I think that my noble friend’s amendment is utterly brilliant—it deals with exactly the concerns that I have, and I hope that it does not end up in the department’s bottom drawer. I hope that when the Government begin to realise that the whole complicated process they are imposing on local authorities will inevitably lead to mistakes and errors and congestion and arguments between carers and people being cared for and their relatives and local authorities, they will sit down, have a rethink, and turn back Dilnot.

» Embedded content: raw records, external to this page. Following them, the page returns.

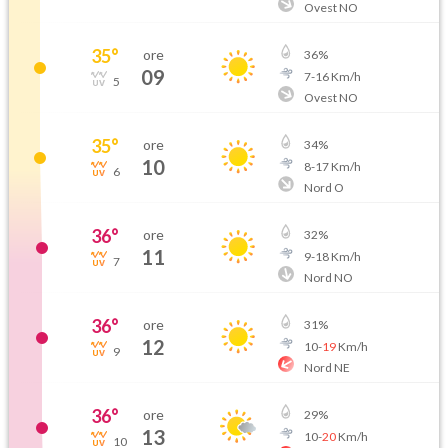
Ovest NO
35
°
ore
36
%
09
7
-
16
Km/h
5
Ovest NO
35
°
ore
34
%
10
8
-
17
Km/h
6
Nord O
36
°
ore
32
%
11
9
-
18
Km/h
7
Nord NO
36
°
ore
31
%
12
10
-
19
Km/h
9
Nord NE
36
°
ore
29
%
13
10
-
20
Km/h
10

The Dilnot report is unjust as far as I am concerned in that it simply transfers wealth from one generation to another. I totally oppose it, and I think that my noble friend’s amendment should be enshrined in the legislation. My noble friend Lord Warner set out the remit as if members of the commission were somehow imprisoned in it so that they could not even consider this proposal. As I understand it, my noble friend’s amendments and the idea behind them were not considered by Dilnot. Sad to say, that is the case. I hope that in the near future this proposal will be resurrected—I hope by my own Labour Party.